*** Opening SOURCE INFORMATION ***

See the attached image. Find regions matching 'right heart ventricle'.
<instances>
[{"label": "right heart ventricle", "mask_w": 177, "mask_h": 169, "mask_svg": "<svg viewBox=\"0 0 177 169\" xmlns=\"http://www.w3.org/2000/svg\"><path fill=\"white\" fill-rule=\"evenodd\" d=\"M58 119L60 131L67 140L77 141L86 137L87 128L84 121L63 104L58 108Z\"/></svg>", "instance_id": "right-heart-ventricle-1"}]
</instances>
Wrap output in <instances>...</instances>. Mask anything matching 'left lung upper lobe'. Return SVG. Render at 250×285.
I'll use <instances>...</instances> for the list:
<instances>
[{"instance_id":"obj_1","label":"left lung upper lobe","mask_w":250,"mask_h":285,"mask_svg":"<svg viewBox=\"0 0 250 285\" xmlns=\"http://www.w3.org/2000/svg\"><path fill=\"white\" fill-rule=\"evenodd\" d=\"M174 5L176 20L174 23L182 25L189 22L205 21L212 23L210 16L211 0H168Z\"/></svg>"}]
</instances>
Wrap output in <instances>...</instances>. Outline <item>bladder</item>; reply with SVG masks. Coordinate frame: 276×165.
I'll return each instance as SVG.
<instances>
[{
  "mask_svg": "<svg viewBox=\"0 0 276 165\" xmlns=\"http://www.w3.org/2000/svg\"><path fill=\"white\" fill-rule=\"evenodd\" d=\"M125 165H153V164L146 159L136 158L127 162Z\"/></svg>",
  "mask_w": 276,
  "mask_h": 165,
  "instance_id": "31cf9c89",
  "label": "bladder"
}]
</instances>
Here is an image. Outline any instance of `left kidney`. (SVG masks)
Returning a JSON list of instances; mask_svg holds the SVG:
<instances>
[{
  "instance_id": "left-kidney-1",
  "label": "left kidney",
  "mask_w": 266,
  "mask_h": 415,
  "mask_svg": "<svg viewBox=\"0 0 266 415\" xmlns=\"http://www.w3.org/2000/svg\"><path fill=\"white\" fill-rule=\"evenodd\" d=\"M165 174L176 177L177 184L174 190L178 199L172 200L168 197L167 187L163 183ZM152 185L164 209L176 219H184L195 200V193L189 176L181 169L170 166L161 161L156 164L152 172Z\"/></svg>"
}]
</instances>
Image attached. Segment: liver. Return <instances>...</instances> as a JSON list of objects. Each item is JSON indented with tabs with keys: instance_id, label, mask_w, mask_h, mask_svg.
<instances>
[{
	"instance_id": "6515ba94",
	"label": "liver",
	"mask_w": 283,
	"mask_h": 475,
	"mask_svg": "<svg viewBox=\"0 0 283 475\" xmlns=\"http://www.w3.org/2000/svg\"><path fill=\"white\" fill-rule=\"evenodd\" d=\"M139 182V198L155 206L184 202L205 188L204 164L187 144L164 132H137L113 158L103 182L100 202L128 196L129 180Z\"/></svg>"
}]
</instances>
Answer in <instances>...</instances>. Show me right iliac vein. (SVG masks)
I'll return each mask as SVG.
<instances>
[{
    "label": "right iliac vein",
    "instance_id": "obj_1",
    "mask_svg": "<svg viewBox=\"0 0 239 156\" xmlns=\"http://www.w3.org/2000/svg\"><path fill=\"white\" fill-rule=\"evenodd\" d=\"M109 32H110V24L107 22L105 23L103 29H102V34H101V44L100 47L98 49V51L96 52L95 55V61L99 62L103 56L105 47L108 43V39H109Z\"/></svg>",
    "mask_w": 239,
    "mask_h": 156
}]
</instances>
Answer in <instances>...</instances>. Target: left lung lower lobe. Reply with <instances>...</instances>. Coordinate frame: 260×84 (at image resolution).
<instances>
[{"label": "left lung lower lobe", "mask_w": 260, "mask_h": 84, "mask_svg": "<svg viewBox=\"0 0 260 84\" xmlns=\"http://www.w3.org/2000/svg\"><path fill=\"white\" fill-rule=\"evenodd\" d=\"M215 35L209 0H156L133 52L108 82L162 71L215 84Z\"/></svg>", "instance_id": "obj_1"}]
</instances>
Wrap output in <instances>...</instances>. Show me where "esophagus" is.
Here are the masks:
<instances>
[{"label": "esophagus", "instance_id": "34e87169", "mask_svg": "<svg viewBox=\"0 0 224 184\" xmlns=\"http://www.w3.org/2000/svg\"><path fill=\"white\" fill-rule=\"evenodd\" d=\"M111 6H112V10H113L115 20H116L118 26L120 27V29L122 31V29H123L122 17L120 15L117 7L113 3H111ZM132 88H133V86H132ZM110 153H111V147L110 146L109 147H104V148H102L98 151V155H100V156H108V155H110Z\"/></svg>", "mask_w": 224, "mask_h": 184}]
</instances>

*** Closing SOURCE INFORMATION ***

Restate the listing above in full, exactly.

- EXERCISE RESULT
See the attached image. Find regions matching 'right heart ventricle'.
<instances>
[{"label": "right heart ventricle", "mask_w": 177, "mask_h": 169, "mask_svg": "<svg viewBox=\"0 0 177 169\" xmlns=\"http://www.w3.org/2000/svg\"><path fill=\"white\" fill-rule=\"evenodd\" d=\"M58 119L60 131L67 140L77 141L86 137L87 128L84 121L63 104L58 108Z\"/></svg>", "instance_id": "right-heart-ventricle-1"}]
</instances>
Wrap output in <instances>...</instances>. Mask anything matching 'left lung upper lobe'. Return SVG. Render at 250×285.
I'll use <instances>...</instances> for the list:
<instances>
[{"instance_id":"obj_1","label":"left lung upper lobe","mask_w":250,"mask_h":285,"mask_svg":"<svg viewBox=\"0 0 250 285\" xmlns=\"http://www.w3.org/2000/svg\"><path fill=\"white\" fill-rule=\"evenodd\" d=\"M174 5L176 20L174 23L182 25L189 22L205 21L212 23L210 16L211 0H168Z\"/></svg>"}]
</instances>
Wrap output in <instances>...</instances>. Outline <item>bladder</item>; reply with SVG masks. Coordinate frame: 276×165.
I'll return each instance as SVG.
<instances>
[{
  "mask_svg": "<svg viewBox=\"0 0 276 165\" xmlns=\"http://www.w3.org/2000/svg\"><path fill=\"white\" fill-rule=\"evenodd\" d=\"M125 165H153V164L146 159L136 158L127 162Z\"/></svg>",
  "mask_w": 276,
  "mask_h": 165,
  "instance_id": "31cf9c89",
  "label": "bladder"
}]
</instances>
Here is an image. Outline any instance of `left kidney`. (SVG masks)
Returning a JSON list of instances; mask_svg holds the SVG:
<instances>
[{
  "instance_id": "left-kidney-1",
  "label": "left kidney",
  "mask_w": 266,
  "mask_h": 415,
  "mask_svg": "<svg viewBox=\"0 0 266 415\" xmlns=\"http://www.w3.org/2000/svg\"><path fill=\"white\" fill-rule=\"evenodd\" d=\"M165 174L176 177L177 184L174 190L178 199L172 200L168 197L167 187L163 183ZM152 185L164 209L176 219H184L195 200V193L189 176L181 169L170 166L161 161L156 164L152 172Z\"/></svg>"
}]
</instances>
Image attached. Segment: liver. Return <instances>...</instances> as a JSON list of objects. Each item is JSON indented with tabs with keys: instance_id, label, mask_w, mask_h, mask_svg.
<instances>
[{
	"instance_id": "6515ba94",
	"label": "liver",
	"mask_w": 283,
	"mask_h": 475,
	"mask_svg": "<svg viewBox=\"0 0 283 475\" xmlns=\"http://www.w3.org/2000/svg\"><path fill=\"white\" fill-rule=\"evenodd\" d=\"M139 182V198L155 206L184 202L205 188L204 164L187 144L164 132H137L113 158L103 182L100 202L128 196L129 180Z\"/></svg>"
}]
</instances>
Answer in <instances>...</instances>. Show me right iliac vein. (SVG masks)
I'll return each mask as SVG.
<instances>
[{
    "label": "right iliac vein",
    "instance_id": "obj_1",
    "mask_svg": "<svg viewBox=\"0 0 239 156\" xmlns=\"http://www.w3.org/2000/svg\"><path fill=\"white\" fill-rule=\"evenodd\" d=\"M109 32H110V24L107 22L105 23L103 29H102V34H101V44L100 47L98 49V51L96 52L95 55V61L99 62L103 56L105 47L108 43V39H109Z\"/></svg>",
    "mask_w": 239,
    "mask_h": 156
}]
</instances>
Answer in <instances>...</instances>. Target: left lung lower lobe. Reply with <instances>...</instances>. Coordinate frame: 260×84 (at image resolution).
<instances>
[{"label": "left lung lower lobe", "mask_w": 260, "mask_h": 84, "mask_svg": "<svg viewBox=\"0 0 260 84\" xmlns=\"http://www.w3.org/2000/svg\"><path fill=\"white\" fill-rule=\"evenodd\" d=\"M215 35L209 0H156L133 52L108 82L162 71L215 84Z\"/></svg>", "instance_id": "obj_1"}]
</instances>
Wrap output in <instances>...</instances>. Show me where "esophagus" is.
Here are the masks:
<instances>
[{"label": "esophagus", "instance_id": "34e87169", "mask_svg": "<svg viewBox=\"0 0 224 184\" xmlns=\"http://www.w3.org/2000/svg\"><path fill=\"white\" fill-rule=\"evenodd\" d=\"M111 6H112V10H113L115 20H116L118 26L120 27V29L122 31V29H123L122 17L120 15L117 7L113 3H111ZM132 88H133V86H132ZM110 153H111V147L110 146L109 147H104V148H102L98 151V155H100V156H108V155H110Z\"/></svg>", "mask_w": 224, "mask_h": 184}]
</instances>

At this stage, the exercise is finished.